Community demographics have changed. Consistent with trends seen across the metro, Roseville is growing and is becoming more diverse with an 8% increase in communities of color from 2010 to 2020. There are also a substantial number of older adults, families with children, people with lower income, immigrant families, and people living with disabilities residing living within the city.
The project began in August 2022 and is anticipated to conclude by the end of December 2023. Community input was collected during the first phase of the project from fall 2022 through spring 2023. The second phase of the project is underway now and we will collect community input throughout the summer 2023.
Community input was reviewed and grouped into themes to identify the common trends across multiple responses:
-Transportation and Infrastructure: Safe and efficient transportation for all people. More accommodations for people walking and biking.
-Green Space and Environmental Conservation: Preserve and maintain natural spaces. Proactively address climate change.
-City Parks, Facilities, and Programming: Maintain and expand city parks. Add more community programming for all people and all cultures.
-City Services and Civic Engagement: Proactively communicate with residents on important information such as community events and resources.
-Welcoming and Inclusive: Embrace people of all backgrounds and cultures.
-Safety and Security: Make all people feel safe and secure by minimizing crime and improving traffic safety.
-Housing and Development: Expand housing options, including affordable housing, while maintaining existing neighborhoods.
-Business and Economy: Support locally owned businesses and encourage quality employment opportunities.
This action meets Gold Leaf CC11 - Community Visioning.
In March the city began adding a GreenStep Royalton to its city newsletter as a way to educate residents about energy efficiency measures the city is taking and offer ways for residents to adopt a green lifestyle also.
The City held a visioning session in preparation for the re-write of the Comprehensive Land Use Plan 2018-2028. Information from the sessions are included in the plan.
Outcome measures/metrics/money saved:
More people are aware that Royalton is a GreenStep City and understand how they too can make energy efficient changes in their homes/businesses.
More people provided guidance and input for the comprehensive plan 2018-2028
e.
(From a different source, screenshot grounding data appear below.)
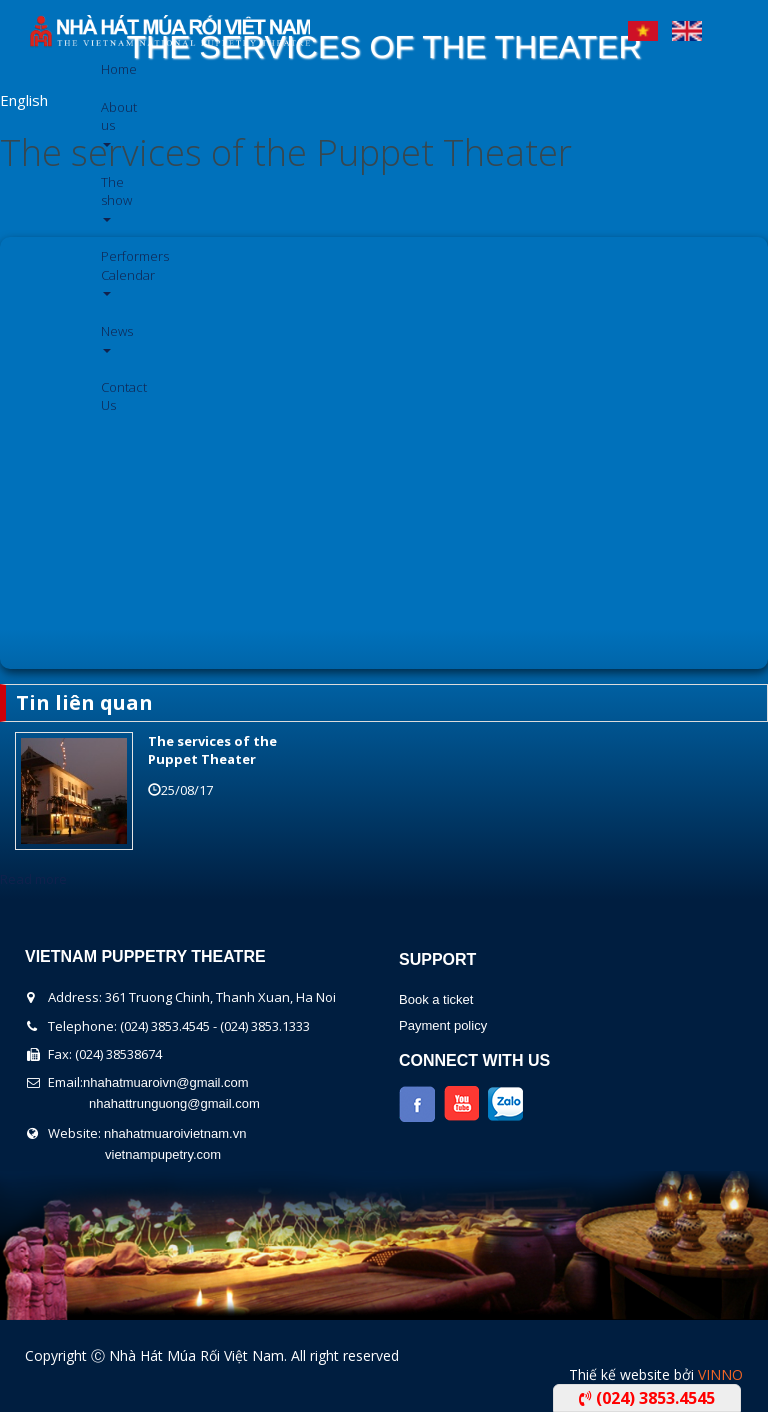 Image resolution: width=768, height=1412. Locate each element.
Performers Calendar (108, 271)
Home (108, 69)
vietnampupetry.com (163, 1154)
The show (108, 197)
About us (108, 122)
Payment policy (443, 1025)
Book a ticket (436, 999)
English (687, 26)
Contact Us (108, 396)
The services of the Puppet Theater (286, 152)
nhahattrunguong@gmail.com (174, 1103)
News (108, 337)
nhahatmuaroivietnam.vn (175, 1133)
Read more (33, 879)
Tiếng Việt (643, 26)
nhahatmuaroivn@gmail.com (166, 1082)
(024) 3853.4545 (647, 1398) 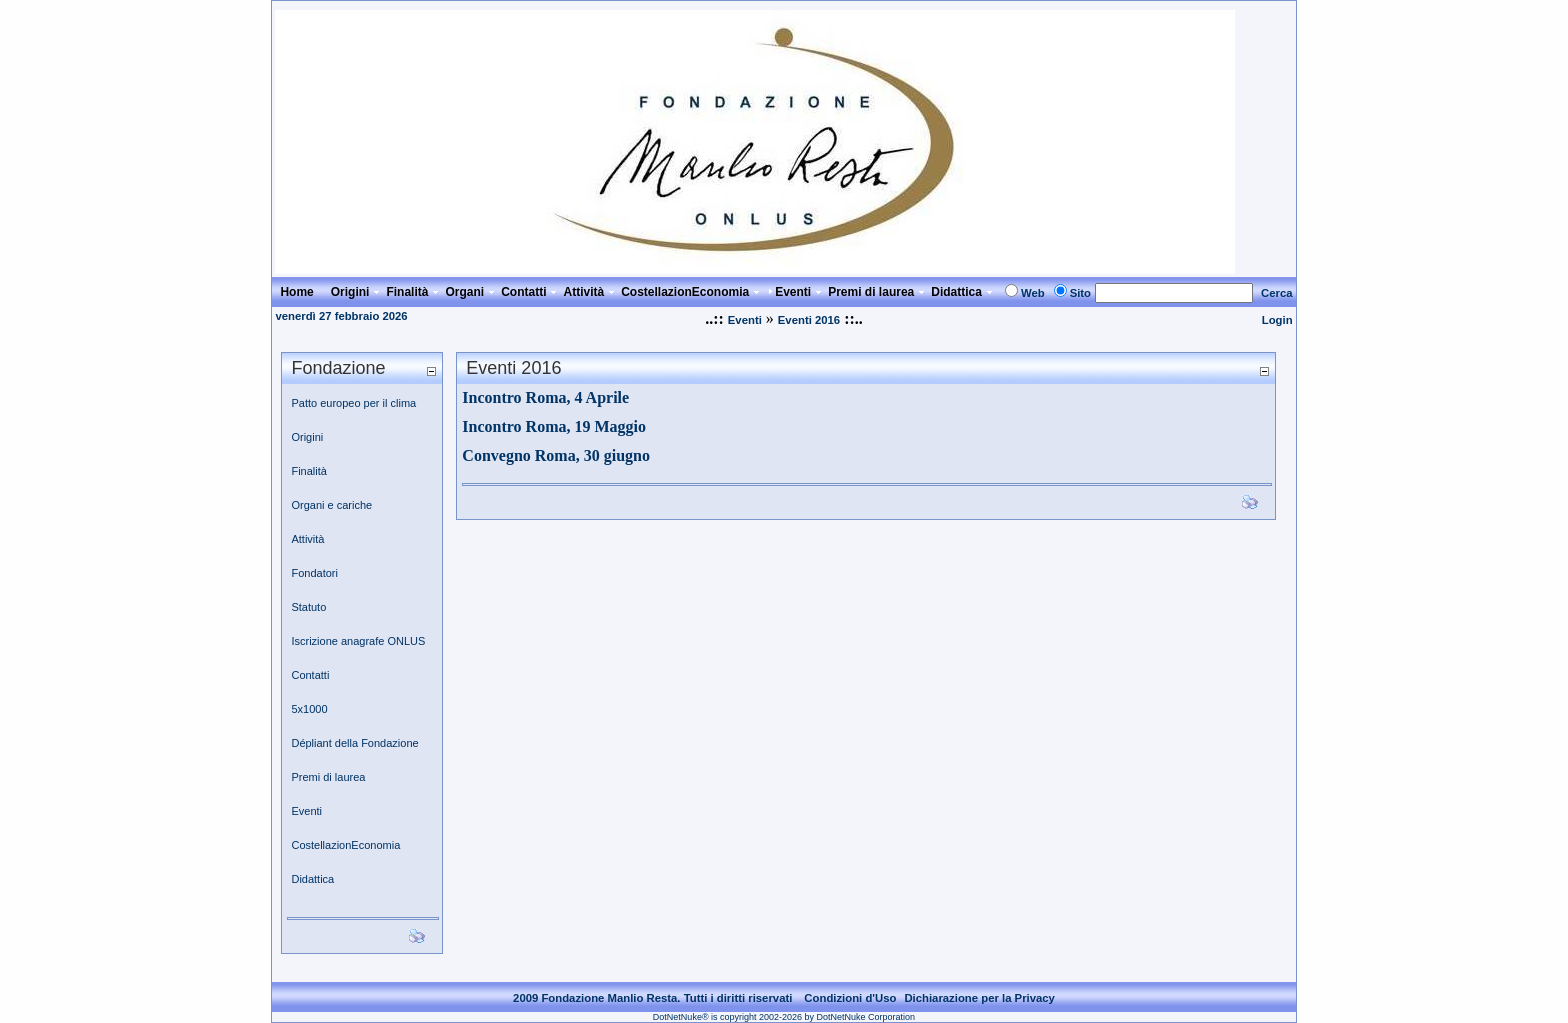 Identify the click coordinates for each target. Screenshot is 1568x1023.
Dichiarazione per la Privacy (979, 998)
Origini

The City of Shoreview hosted “Creating Communities for All Ages: Generational Differences and Similarities” in May 2013.
During this event, attendees participated in a conversation while learning about generational differences and how individuals in our communities feel welcomed.
Our goal is to bring people who live, work, attend school and/or worship in the northern suburbs of Ramsey County together to engage in a dialogue that bridges differences and builds greater understanding across generations, to promote cooperation and community unity.
The Shoreview Community Foundation and Roseville Human Rights Commission joined the Shoreview Human Rights Commission in organizing and sponsoring the City’s fourth Community Dialogue.
Over the past year the City of Wyoming has been working on a Master Park and Trail Plan. We utilized many community engagement and outreach sessions to get ideas on how to make our parks better and more sustainable. Some key components that went into the Master Plan were ADA accessibility moving forward in parks, and increased awareness in walkability. For the sustainability piece, as we continue to develop and redevelop parks we may look at sustainable equipment and energy sources such as solar to power parks, or reused materials within out parks. This Master Plan is one of the first major plans the City has ever adopted and we are very proud to use the plan over the next several decades.